**TASK REQUIREMENTS:**
Give a verbatim copy of the lines below, minus the pictures.

(SUPPLIED DATA begins)

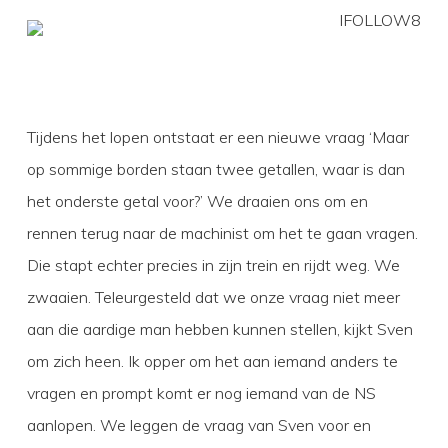
Tijdens het lopen ontstaat er een nieuwe vraag ‘Maar
op sommige borden staan twee getallen, waar is dan
het onderste getal voor?’ We draaien ons om en
rennen terug naar de machinist om het te gaan vragen.
Die stapt echter precies in zijn trein en rijdt weg. We
zwaaien. Teleurgesteld dat we onze vraag niet meer
aan die aardige man hebben kunnen stellen, kijkt Sven
om zich heen. Ik opper om het aan iemand anders te
vragen en prompt komt er nog iemand van de NS
aanlopen. We leggen de vraag van Sven voor en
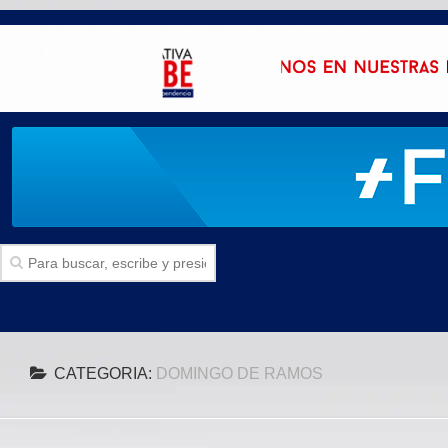
Inicio
CATEGORIA:
DOMINGO DE RAMOS
SECCIONES
Politica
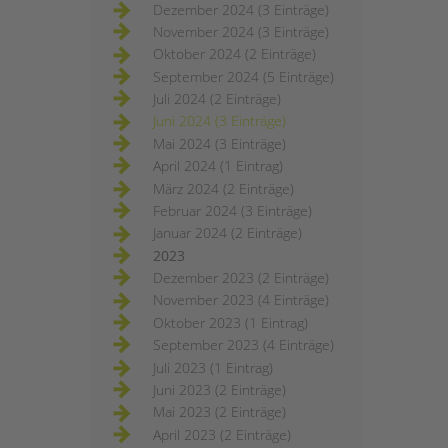
Dezember 2024 (3 Einträge)
November 2024 (3 Einträge)
Oktober 2024 (2 Einträge)
September 2024 (5 Einträge)
Juli 2024 (2 Einträge)
Juni 2024 (3 Einträge)
Mai 2024 (3 Einträge)
April 2024 (1 Eintrag)
März 2024 (2 Einträge)
Februar 2024 (3 Einträge)
Januar 2024 (2 Einträge)
2023
Dezember 2023 (2 Einträge)
November 2023 (4 Einträge)
Oktober 2023 (1 Eintrag)
September 2023 (4 Einträge)
Juli 2023 (1 Eintrag)
Juni 2023 (2 Einträge)
Mai 2023 (2 Einträge)
April 2023 (2 Einträge)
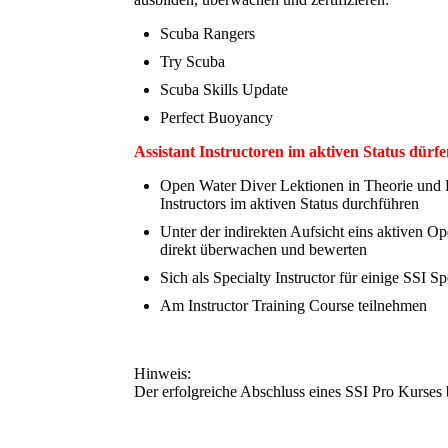
Scuba Rangers
Try Scuba
Scuba Skills Update
Perfect Buoyancy
Assistant Instructoren im aktiven Status dürf
Open Water Diver Lektionen in Theorie und P
Instructors im aktiven Status durchführen
Unter der indirekten Aufsicht eins aktiven 
direkt überwachen und bewerten
Sich als Specialty Instructor für einige SSI S
Am Instructor Training Course teilnehmen
Hinweis:
Der erfolgreiche Abschluss eines SSI Pro Kurses 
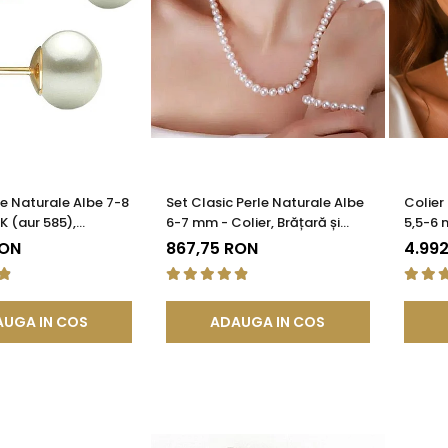
le Naturale Albe 7-8
Set Clasic Perle Naturale Albe
Colier
K (aur 585),
6-7 mm - Colier, Brățară și
5,5-6 
 AAA | KASKADDA®
Cercei, Argint 925 | KASKADDA®
Închiz
RON
867,75 RON
4.99
KASKA
UGA IN COS
ADAUGA IN COS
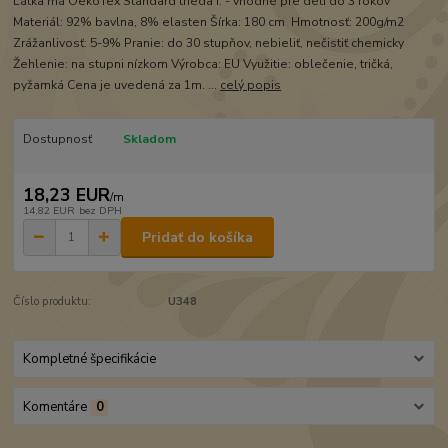
Látka má OekoTex Standard trieda I. - vhodné pre deti do 3 rokov
Materiál: 92% bavlna, 8% elasten Šírka: 180 cm Hmotnosť: 200g/m2
Zrážanlivosť: 5-9% Pranie: do 30 stupňov, nebieliť, nečistiť chemicky
Žehlenie: na stupni nízkom Výrobca: EU Využitie: oblečenie, tričká,
pyžamká Cena je uvedená za 1m. ...
celý popis
Dostupnosť
Skladom
18,23 EUR
/
m
14,82 EUR
bez DPH
Pridať do košíka
Číslo produktu:
U348
Kompletné špecifikácie
Komentáre
0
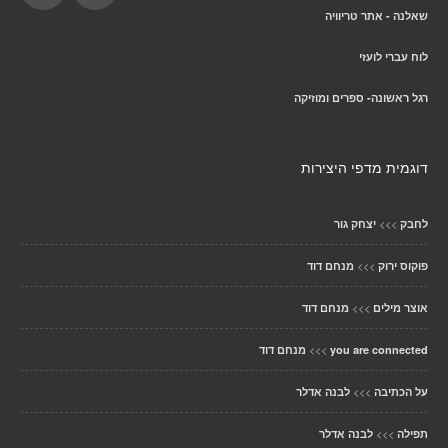
שאלנה - אתר טריוויה
לוח עברי לועזי
רגל ראשונה- ספרים ומוזיקה
דוגמית מדפי היצירות
>>>
לחבק
יצחק גור
>>>
פוקוס ירוק
מנחם דוד
>>>
אוצר מילים
מנחם דוד
>>>
you are connected
מנחם דוד
>>>
על הכתיבה
לבנה אדלר
>>>
תפילה
לבנה אדלר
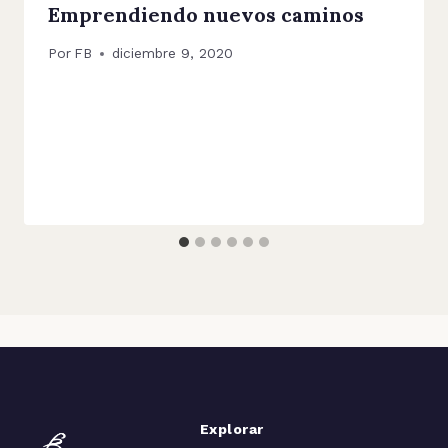
Emprendiendo nuevos caminos
Por
FB
diciembre 9, 2020
Explorar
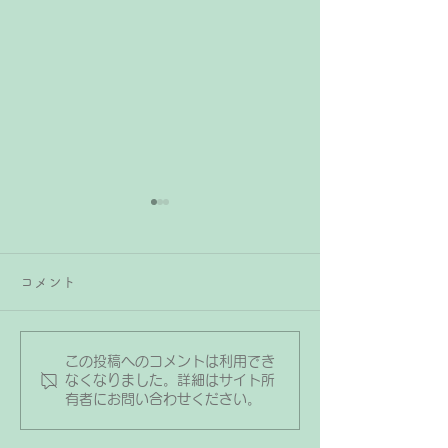
ピアノ教室でも
談会を行ってい
コメント
間もなく年度末と
で、学校や園等で
とめの時期に入っ
この投稿へのコメントは利用でき
レッスン室に生徒さんの
思いますが、私の
なくなりました。詳細はサイト所
有者にお問い合わせください。
度末恒例の保護者
写真を掲示している理由
を開催予定で準備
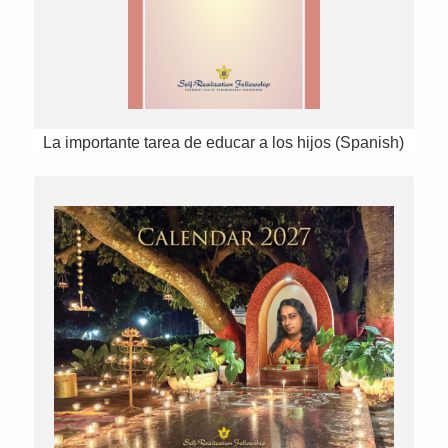
La importante tarea de educar a los hijos (Spanish)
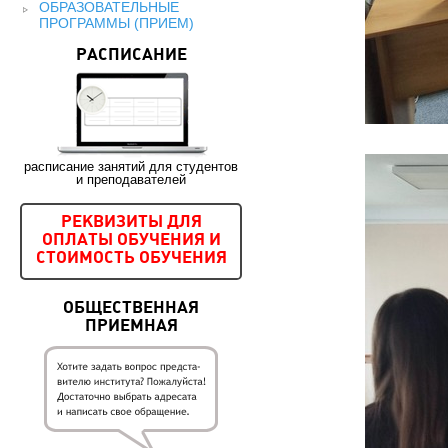
ОБРАЗОВАТЕЛЬНЫЕ
ПРОГРАММЫ (ПРИЕМ)
РАСПИСАНИЕ
расписание занятий для студентов
и преподавателей
РЕКВИЗИТЫ ДЛЯ
ОПЛАТЫ ОБУЧЕНИЯ И
СТОИМОСТЬ ОБУЧЕНИЯ
ОБЩЕСТВЕННАЯ
ПРИЕМНАЯ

(SUPPLIED DATA ends)

**YOUR RESPONSE:**
Tijdens het lopen ontstaat er een nieuwe vraag ‘Maar
op sommige borden staan twee getallen, waar is dan
het onderste getal voor?’ We draaien ons om en
rennen terug naar de machinist om het te gaan vragen.
Die stapt echter precies in zijn trein en rijdt weg. We
zwaaien. Teleurgesteld dat we onze vraag niet meer
aan die aardige man hebben kunnen stellen, kijkt Sven
om zich heen. Ik opper om het aan iemand anders te
vragen en prompt komt er nog iemand van de NS
aanlopen. We leggen de vraag van Sven voor en
Inicio
CATEGORIA:
DOMINGO DE RAMOS
SECCIONES
Politica
Dezember 2024 (3 Einträge)
November 2024 (3 Einträge)
Oktober 2024 (2 Einträge)
September 2024 (5 Einträge)
Juli 2024 (2 Einträge)
Juni 2024 (3 Einträge)
Mai 2024 (3 Einträge)
April 2024 (1 Eintrag)
März 2024 (2 Einträge)
Februar 2024 (3 Einträge)
Januar 2024 (2 Einträge)
2023
Dezember 2023 (2 Einträge)
November 2023 (4 Einträge)
Oktober 2023 (1 Eintrag)
September 2023 (4 Einträge)
Juli 2023 (1 Eintrag)
Juni 2023 (2 Einträge)
Mai 2023 (2 Einträge)
April 2023 (2 Einträge)
Scuba Rangers
Try Scuba
Scuba Skills Update
Perfect Buoyancy
Assistant Instructoren im aktiven Status dürf
Open Water Diver Lektionen in Theorie und P
Instructors im aktiven Status durchführen
Unter der indirekten Aufsicht eins aktiven 
direkt überwachen und bewerten
Sich als Specialty Instructor für einige SSI S
Am Instructor Training Course teilnehmen
Hinweis:
Der erfolgreiche Abschluss eines SSI Pro Kurses 
le Naturale Albe 7-8
Set Clasic Perle Naturale Albe
Colier
K (aur 585),
6-7 mm - Colier, Brățară și
5,5-6 
 AAA | KASKADDA®
Cercei, Argint 925 | KASKADDA®
Închiz
RON
867,75 RON
4.99
KASKA
UGA IN COS
ADAUGA IN COS
Látka má OekoTex Standard trieda I. - vhodné pre deti do 3 rokov
Materiál: 92% bavlna, 8% elasten Šírka: 180 cm Hmotnosť: 200g/m2
Zrážanlivosť: 5-9% Pranie: do 30 stupňov, nebieliť, nečistiť chemicky
Žehlenie: na stupni nízkom Výrobca: EU Využitie: oblečenie, tričká,
pyžamká Cena je uvedená za 1m. ...
celý popis
Dostupnosť
Skladom
18,23 EUR
/
m
14,82 EUR
bez DPH
Pridať do košíka
Číslo produktu:
U348
Kompletné špecifikácie
Komentáre
0
שאלנה - אתר טריוויה
לוח עברי לועזי
רגל ראשונה- ספרים ומוזיקה
דוגמית מדפי היצירות
>>>
לחבק
יצחק גור
>>>
פוקוס ירוק
מנחם דוד
>>>
אוצר מילים
מנחם דוד
>>>
you are connected
מנחם דוד
>>>
על הכתיבה
לבנה אדלר
>>>
תפילה
לבנה אדלר
Emprendiendo nuevos caminos
Por
FB
diciembre 9, 2020
Explorar
ピアノ教室でも
談会を行ってい
コメント
間もなく年度末と
で、学校や園等で
とめの時期に入っ
この投稿へのコメントは利用でき
レッスン室に生徒さんの
思いますが、私の
なくなりました。詳細はサイト所
有者にお問い合わせください。
度末恒例の保護者
写真を掲示している理由
を開催予定で準備
La importante tarea de educar a los hijos (Spanish)
ОБРАЗОВАТЕЛЬНЫЕ
ПРОГРАММЫ (ПРИЕМ)
РАСПИСАНИЕ
расписание занятий для студентов
и преподавателей
РЕКВИЗИТЫ ДЛЯ
ОПЛАТЫ ОБУЧЕНИЯ И
СТОИМОСТЬ ОБУЧЕНИЯ
ОБЩЕСТВЕННАЯ
ПРИЕМНАЯ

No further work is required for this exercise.